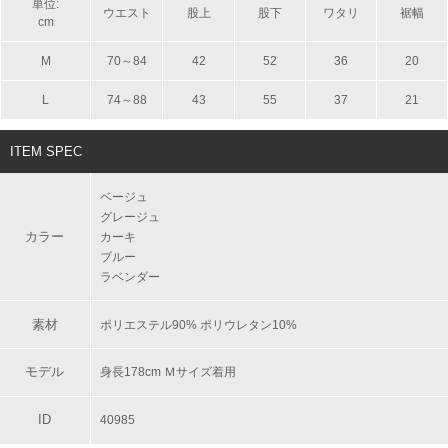
単位:
ウエスト
股上
股下
ワタリ
裾幅
cm
M
70～84
42
52
36
20
L
74～88
43
55
37
21
ITEM SPEC
ベージュ
グレージュ
カラー
カーキ
ブルー
ラベンダー
素材
ポリエステル90% ポリウレタン10%
モデル
身長178cm Ｍサイズ着用
ID
40985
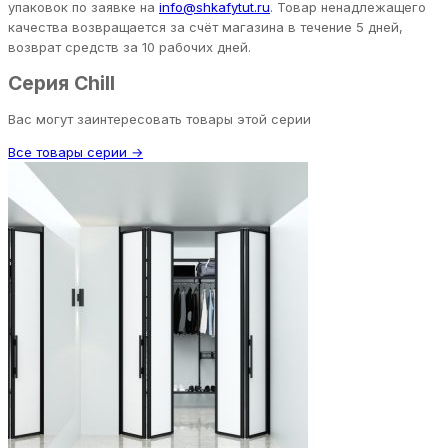
упаковок по заявке на
info@shkafytut.ru
. Товар ненадлежащего
качества возвращается за счёт магазина в течение 5 дней,
возврат средств за 10 рабочих дней.
Серия Chill
Вас могут заинтересовать товары этой серии
Все товары серии →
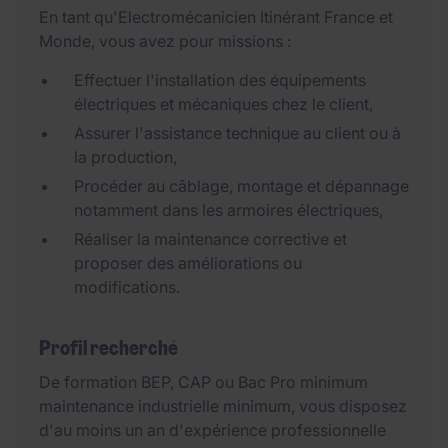
En tant qu'Electromécanicien Itinérant France et
Monde, vous avez pour missions :
Effectuer l'installation des équipements
électriques et mécaniques chez le client,
Assurer l'assistance technique au client ou à
la production,
Procéder au câblage, montage et dépannage
notamment dans les armoires électriques,
Réaliser la maintenance corrective et
proposer des améliorations ou
modifications.
Profil recherché
De formation BEP, CAP ou Bac Pro minimum
maintenance industrielle minimum, vous disposez
d'au moins un an d'expérience professionnelle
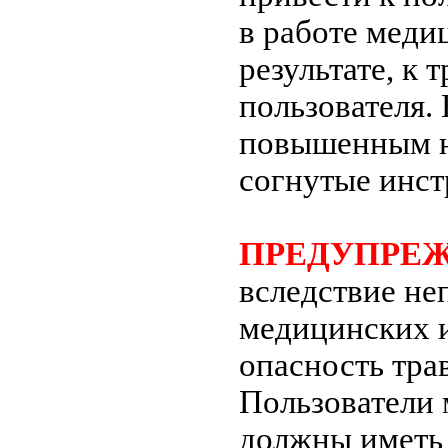
в работе медиц
результате, к
пользователя.
повышенным н
согнутые инст
ПРЕДУПРЕ
вследствие не
медицинских 
опасность тра
Пользователи
должны иметь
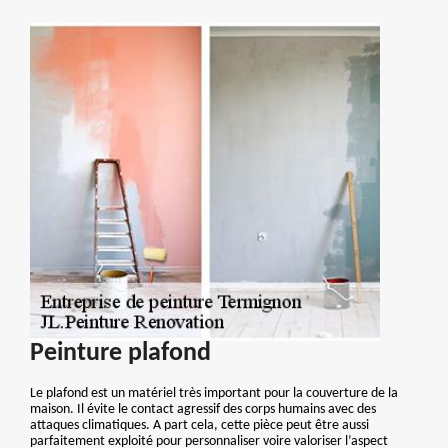
Peinture plafond
Le plafond est un matériel très important pour la couverture de la
maison. Il évite le contact agressif des corps humains avec des
attaques climatiques. A part cela, cette pièce peut être aussi
parfaitement exploité pour personnaliser voire valoriser l’aspect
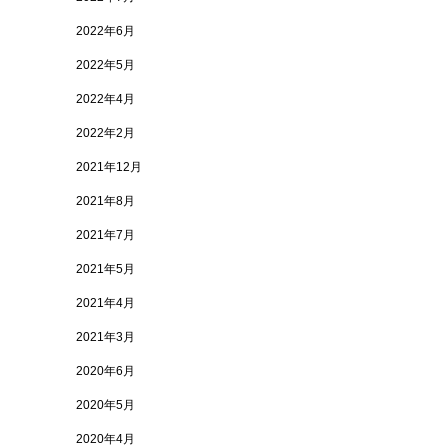
2022年6月
2022年5月
2022年4月
2022年2月
2021年12月
2021年8月
2021年7月
2021年5月
2021年4月
2021年3月
2020年6月
2020年5月
2020年4月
◇ ◇ ◇
**Your objective:** Copy the material above in full and exactly, skipping pictures.

**Response to the exercise:**
単位:
ウエスト
股上
股下
ワタリ
裾幅
cm
M
70～84
42
52
36
20
L
74～88
43
55
37
21
ITEM SPEC
ベージュ
グレージュ
カラー
カーキ
ブルー
ラベンダー
素材
ポリエステル90% ポリウレタン10%
モデル
身長178cm Ｍサイズ着用
ID
40985
упаковок по заявке на
info@shkafytut.ru
. Товар ненадлежащего
качества возвращается за счёт магазина в течение 5 дней,
возврат средств за 10 рабочих дней.
Серия Chill
Вас могут заинтересовать товары этой серии
Все товары серии →
En tant qu'Electromécanicien Itinérant France et
Monde, vous avez pour missions :
Effectuer l'installation des équipements
électriques et mécaniques chez le client,
Assurer l'assistance technique au client ou à
la production,
Procéder au câblage, montage et dépannage
notamment dans les armoires électriques,
Réaliser la maintenance corrective et
proposer des améliorations ou
modifications.
Profil recherché
De formation BEP, CAP ou Bac Pro minimum
maintenance industrielle minimum, vous disposez
d'au moins un an d'expérience professionnelle
в работе медиц
результате, к
пользователя.
повышенным н
согнутые инст
ПРЕДУПРЕ
вследствие не
медицинских 
опасность тра
Пользователи
должны иметь
Peinture plafond
Le plafond est un matériel très important pour la couverture de la
maison. Il évite le contact agressif des corps humains avec des
attaques climatiques. A part cela, cette pièce peut être aussi
parfaitement exploité pour personnaliser voire valoriser l’aspect
2022年6月
2022年5月
2022年4月
2022年2月
2021年12月
2021年8月
2021年7月
2021年5月
2021年4月
2021年3月
2020年6月
2020年5月
2020年4月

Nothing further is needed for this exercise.